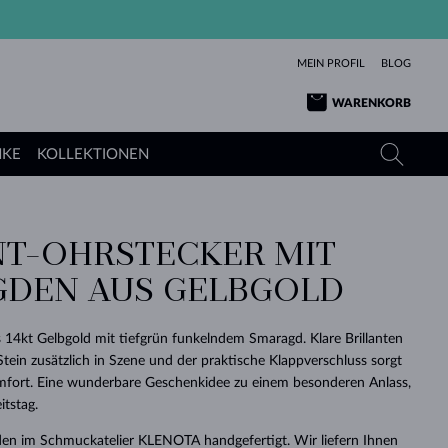
MEIN PROFIL
BLOG
WARENKORB
NKE
KOLLEKTIONEN
NT-OHRSTECKER MIT
GELBGOLD
TANSANITE
TURMALINE
SAPHIRE
DEN AUS GELBGOLD
ROSÉGOLD
TOPASE
MOLDAVITE
SMARAGDE
TURMALINE
MINERALKETTEN
MOLDAVITE
 14kt Gelbgold mit tiefgrün funkelndem Smaragd. Klare Brillanten
ARMBÄNDER
KOLLEKTIONEN
SCHENKEN
RICHTIGEN
ANGEBOT
KLENOTA
SIMPLEN
PERLEN
SCHÖN
LIEBE
Stein zusätzlich in Szene und der praktische Klappverschluss sorgt
MOLDAVITE
PERLEN ANHÄNGER
MINERALIEN
mfort. Eine wunderbare Geschenkidee zu einem besonderen Anlass,
BABY-OHRRINGE
WEISSGOLD
HOCHZEITSSCHMUCK
DINGE
tstag.
HOCHZEITSOHRRINGE
GELBGOLD
GELBGOLD
DURCHSEHEN
DURCHSEHEN
DURCHSEHEN
DURCHSEHEN
DURCHSEHEN
DURCHSEHEN
DURCHSEHEN
DURCHSEHEN
DURCHSEHEN
en im Schmuckatelier KLENOTA handgefertigt. Wir liefern Ihnen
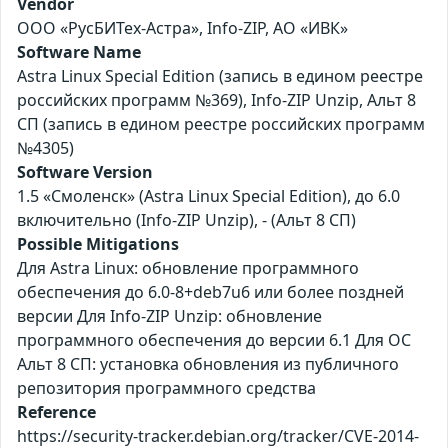
Vendor
ООО «РусБИТех-Астра», Info-ZIP, АО «ИВК»
Software Name
Astra Linux Special Edition (запись в едином реестре
российских программ №369), Info-ZIP Unzip, Альт 8
СП (запись в едином реестре российских программ
№4305)
Software Version
1.5 «Смоленск» (Astra Linux Special Edition), до 6.0
включительно (Info-ZIP Unzip), - (Альт 8 СП)
Possible Mitigations
Для Astra Linux: обновление программного
обеспечения до 6.0-8+deb7u6 или более поздней
версии Для Info-ZIP Unzip: обновление
программного обеспечения до версии 6.1 Для ОС
Альт 8 СП: установка обновления из публичного
репозитория программного средства
Reference
https://security-tracker.debian.org/tracker/CVE-2014-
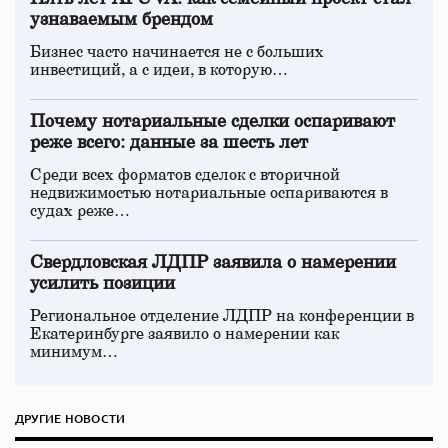
узнаваемым брендом
Бизнес часто начинается не с больших
инвестиций, а с идеи, в которую…
Почему нотариальные сделки оспаривают
реже всего: данные за шесть лет
Среди всех форматов сделок с вторичной
недвижимостью нотариальные оспариваются в
судах реже…
Свердловская ЛДПР заявила о намерении
усилить позиции
Региональное отделение ЛДПР на конференции в
Екатеринбурге заявило о намерении как
минимум…
ДРУГИЕ НОВОСТИ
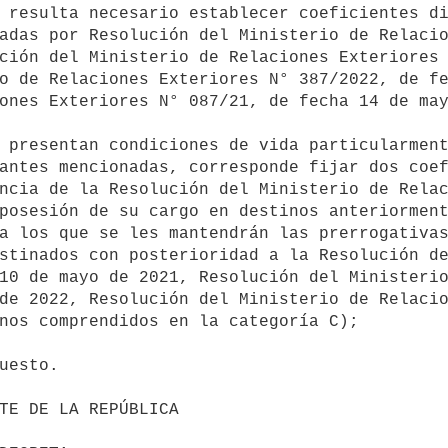
adas por Resolución del Ministerio de Relacio
ción del Ministerio de Relaciones Exteriores 
o de Relaciones Exteriores N° 387/2022, de fe
ones Exteriores N° 087/21, de fecha 14 de may
antes mencionadas, corresponde fijar dos coef
ncia de la Resolución del Ministerio de Relac
posesión de su cargo en destinos anteriorment
a los que se les mantendrán las prerrogativas
stinados con posterioridad a la Resolución de
10 de mayo de 2021, Resolución del Ministerio
de 2022, Resolución del Ministerio de Relacio
nos comprendidos en la categoría C);
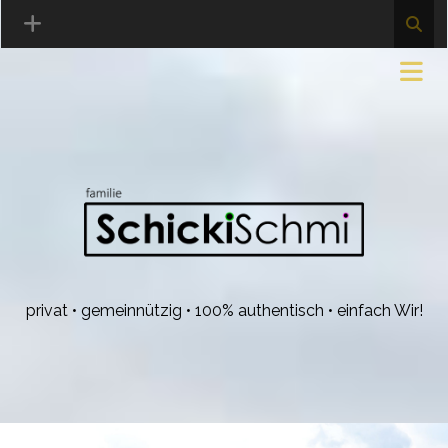
privat • gemeinnützig • 100% authentisch • einfach Wir!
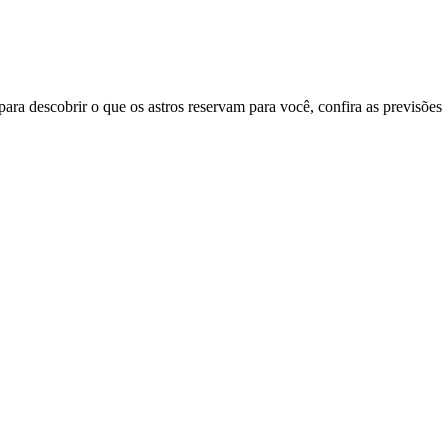
ara descobrir o que os astros reservam para você, confira as previsões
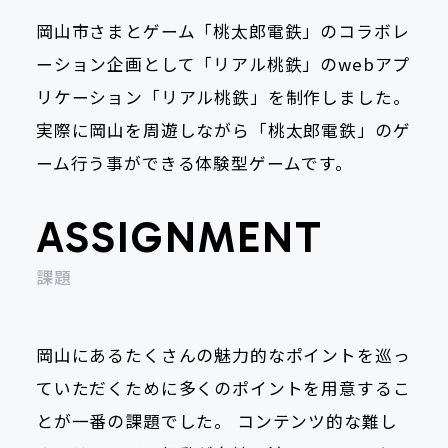
岡山市さまとゲーム「桃太郎電鉄」のコラボレ
ーション企画として「リアル桃鉄」のwebアプ
リケーション「リアル桃鉄」を制作しました。
実際に岡山を周遊しながら「桃太郎電鉄」のゲ
ーム行う事ができる体験型ゲームです。
ASSIGNMENT
課題
岡山にあるたくさんの魅力的なポイントを巡っ
ていただくために多くのポイントを用意するこ
とが一番の課題でした。 コンテンツ的な難し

☆ ☆ ☆

What the task asks:
Reproduce all the entries above exactly. Include no images.

Answer to this problem:
MEIN PROFIL
BLOG
WARENKORB
NKE
KOLLEKTIONEN
NT-OHRSTECKER MIT
GELBGOLD
TANSANITE
TURMALINE
SAPHIRE
DEN AUS GELBGOLD
ROSÉGOLD
TOPASE
MOLDAVITE
SMARAGDE
TURMALINE
MINERALKETTEN
MOLDAVITE
 14kt Gelbgold mit tiefgrün funkelndem Smaragd. Klare Brillanten
ARMBÄNDER
KOLLEKTIONEN
SCHENKEN
RICHTIGEN
ANGEBOT
KLENOTA
SIMPLEN
PERLEN
SCHÖN
LIEBE
Stein zusätzlich in Szene und der praktische Klappverschluss sorgt
MOLDAVITE
PERLEN ANHÄNGER
MINERALIEN
mfort. Eine wunderbare Geschenkidee zu einem besonderen Anlass,
BABY-OHRRINGE
WEISSGOLD
HOCHZEITSSCHMUCK
DINGE
tstag.
HOCHZEITSOHRRINGE
GELBGOLD
GELBGOLD
DURCHSEHEN
DURCHSEHEN
DURCHSEHEN
DURCHSEHEN
DURCHSEHEN
DURCHSEHEN
DURCHSEHEN
DURCHSEHEN
DURCHSEHEN
en im Schmuckatelier KLENOTA handgefertigt. Wir liefern Ihnen
Vendor
ООО «РусБИТех-Астра», Info-ZIP, АО «ИВК»
Software Name
Astra Linux Special Edition (запись в едином реестре
российских программ №369), Info-ZIP Unzip, Альт 8
СП (запись в едином реестре российских программ
№4305)
Software Version
1.5 «Смоленск» (Astra Linux Special Edition), до 6.0
включительно (Info-ZIP Unzip), - (Альт 8 СП)
Possible Mitigations
Для Astra Linux: обновление программного
обеспечения до 6.0-8+deb7u6 или более поздней
версии Для Info-ZIP Unzip: обновление
программного обеспечения до версии 6.1 Для ОС
Альт 8 СП: установка обновления из публичного
репозитория программного средства
Reference
https://security-tracker.debian.org/tracker/CVE-2014-
узнаваемым брендом
Бизнес часто начинается не с больших
инвестиций, а с идеи, в которую…
Почему нотариальные сделки оспаривают
реже всего: данные за шесть лет
Среди всех форматов сделок с вторичной
недвижимостью нотариальные оспариваются в
судах реже…
Свердловская ЛДПР заявила о намерении
усилить позиции
Региональное отделение ЛДПР на конференции в
Екатеринбурге заявило о намерении как
минимум…
ДРУГИЕ НОВОСТИ
adas por Resolución del Ministerio de Relacio
ción del Ministerio de Relaciones Exteriores 
o de Relaciones Exteriores N° 387/2022, de fe
ones Exteriores N° 087/21, de fecha 14 de may
antes mencionadas, corresponde fijar dos coef
ncia de la Resolución del Ministerio de Relac
posesión de su cargo en destinos anteriorment
a los que se les mantendrán las prerrogativas
stinados con posterioridad a la Resolución de
10 de mayo de 2021, Resolución del Ministerio
de 2022, Resolución del Ministerio de Relacio
nos comprendidos en la categoría C);
privat • gemeinnützig • 100% authentisch • einfach Wir!
ara descobrir o que os astros reservam para você, confira as previsões
岡山市さまとゲーム「桃太郎電鉄」のコラボレ
ーション企画として「リアル桃鉄」のwebアプ
リケーション「リアル桃鉄」を制作しました。
実際に岡山を周遊しながら「桃太郎電鉄」のゲ
ーム行う事ができる体験型ゲームです。
ASSIGNMENT
課題
岡山にあるたくさんの魅力的なポイントを巡っ
ていただくために多くのポイントを用意するこ
とが一番の課題でした。 コンテンツ的な難し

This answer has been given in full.